Synthetic biology could be used to develop a new paradigm in controlling cellular function and specificity, according to a bioprocess engineer at BPI Europe.  

Speaking at the event in Amsterdam, The Netherlands this week, David James, professor of bioprocess engineering at the University of Sheffield, told delegates the manufacturability of biotherapeutics can be enhanced by synthetic biology through the design of specific genetic systems.

Chinese hamster ovary (CHO) cells are a workhorse in biomanufacturing, used to produce large quantities of proteins, enzymes, and antibodies. Many of the biggest selling biologics – including Avastin (bevacizumab), Humira (adalimumab), and Herceptin (trastuzumab) – use a CHO cell expression system.

However, this host system has constraints when handling recombinant proteins due to a limited design space, says James. In these circumstances it is challenging to increase the desired yield and limits biomanufacturing diversity and capabilities.

“The design of genetic vector components must change. We have to generate libraries of genetic components which can be used in combination to massively increase the abilities of cells to manufacture a diverse range of products,” says James.

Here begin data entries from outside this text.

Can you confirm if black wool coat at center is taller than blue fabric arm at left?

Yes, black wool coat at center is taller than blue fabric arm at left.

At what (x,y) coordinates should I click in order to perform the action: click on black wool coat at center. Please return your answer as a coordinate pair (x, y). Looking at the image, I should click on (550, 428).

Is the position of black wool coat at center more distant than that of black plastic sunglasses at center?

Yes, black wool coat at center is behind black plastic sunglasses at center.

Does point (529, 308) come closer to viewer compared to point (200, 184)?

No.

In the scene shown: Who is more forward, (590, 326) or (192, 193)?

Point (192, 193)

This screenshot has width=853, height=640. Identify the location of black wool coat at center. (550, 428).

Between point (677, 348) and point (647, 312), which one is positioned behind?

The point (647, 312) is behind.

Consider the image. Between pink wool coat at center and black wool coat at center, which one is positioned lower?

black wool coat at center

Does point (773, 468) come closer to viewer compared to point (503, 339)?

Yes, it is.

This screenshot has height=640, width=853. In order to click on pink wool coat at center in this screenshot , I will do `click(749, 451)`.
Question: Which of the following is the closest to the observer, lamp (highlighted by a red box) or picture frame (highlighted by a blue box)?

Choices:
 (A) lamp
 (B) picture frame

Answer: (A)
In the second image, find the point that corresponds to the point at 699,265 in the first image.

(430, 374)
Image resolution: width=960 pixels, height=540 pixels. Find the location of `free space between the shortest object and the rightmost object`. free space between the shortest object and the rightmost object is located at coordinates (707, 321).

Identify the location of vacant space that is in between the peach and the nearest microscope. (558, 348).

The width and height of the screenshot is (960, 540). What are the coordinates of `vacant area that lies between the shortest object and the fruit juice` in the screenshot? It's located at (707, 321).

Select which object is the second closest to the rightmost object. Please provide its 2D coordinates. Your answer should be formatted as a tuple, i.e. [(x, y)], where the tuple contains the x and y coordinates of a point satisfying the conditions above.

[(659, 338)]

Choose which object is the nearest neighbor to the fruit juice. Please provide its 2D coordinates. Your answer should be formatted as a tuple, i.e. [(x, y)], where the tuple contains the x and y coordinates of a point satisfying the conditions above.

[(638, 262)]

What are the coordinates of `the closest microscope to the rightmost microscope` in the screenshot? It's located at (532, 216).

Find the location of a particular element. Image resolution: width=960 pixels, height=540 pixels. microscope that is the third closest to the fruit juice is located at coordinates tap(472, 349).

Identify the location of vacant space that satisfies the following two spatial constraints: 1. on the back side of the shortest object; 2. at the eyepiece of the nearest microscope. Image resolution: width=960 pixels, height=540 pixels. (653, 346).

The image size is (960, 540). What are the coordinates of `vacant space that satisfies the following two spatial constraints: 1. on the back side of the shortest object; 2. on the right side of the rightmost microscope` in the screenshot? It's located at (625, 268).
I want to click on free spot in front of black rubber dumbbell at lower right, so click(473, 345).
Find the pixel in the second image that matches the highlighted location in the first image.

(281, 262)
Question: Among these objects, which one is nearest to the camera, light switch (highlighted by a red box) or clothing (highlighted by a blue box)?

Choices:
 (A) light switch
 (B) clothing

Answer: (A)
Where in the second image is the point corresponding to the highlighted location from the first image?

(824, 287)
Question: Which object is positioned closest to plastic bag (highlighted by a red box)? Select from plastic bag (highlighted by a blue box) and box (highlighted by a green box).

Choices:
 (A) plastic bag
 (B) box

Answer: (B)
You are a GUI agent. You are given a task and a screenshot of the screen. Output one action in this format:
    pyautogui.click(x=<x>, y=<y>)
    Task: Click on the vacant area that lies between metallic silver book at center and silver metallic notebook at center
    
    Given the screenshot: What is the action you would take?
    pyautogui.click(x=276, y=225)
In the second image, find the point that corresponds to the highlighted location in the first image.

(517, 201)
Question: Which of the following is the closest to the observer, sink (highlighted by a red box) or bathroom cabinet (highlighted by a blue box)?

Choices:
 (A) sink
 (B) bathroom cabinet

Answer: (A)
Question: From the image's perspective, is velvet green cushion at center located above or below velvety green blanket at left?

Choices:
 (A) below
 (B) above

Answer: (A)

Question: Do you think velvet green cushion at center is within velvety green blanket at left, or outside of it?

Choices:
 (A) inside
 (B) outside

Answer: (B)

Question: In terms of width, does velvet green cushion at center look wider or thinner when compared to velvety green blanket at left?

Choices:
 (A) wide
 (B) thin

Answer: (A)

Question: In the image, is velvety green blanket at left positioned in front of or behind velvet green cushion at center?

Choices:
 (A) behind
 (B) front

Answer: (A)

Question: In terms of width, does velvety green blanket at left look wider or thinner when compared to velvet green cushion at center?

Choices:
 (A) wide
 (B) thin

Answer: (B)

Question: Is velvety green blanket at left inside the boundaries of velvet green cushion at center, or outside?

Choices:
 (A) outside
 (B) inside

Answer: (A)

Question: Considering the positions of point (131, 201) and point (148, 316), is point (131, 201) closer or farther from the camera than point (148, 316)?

To overcome these challenges, James’ research group have developed an integrated platform technology to precisely control transcription – the process used to transcribe genetic information from DNA to RNA molecules, which encode proteins for expression by cellular machinery.

The research group selected transcription as the main cellular process constraining cell bioactivity, therefore, enhancing this through engineering could improve the manufacturing process and the final product.

By creating synthetic promoters in CHO cells, James showed they can control transcriptional activity and increase cellular bioactivity. This provided a greater control over cellular function, even in a more complicated multigene platform.

This is not limited to transcription processes, says James. Overall, synthetic biology could develop a new paradigm to control cellular function and specificity in biotherapeutics.

James finishes telling delegates: “We should not be screening; we should be designing.”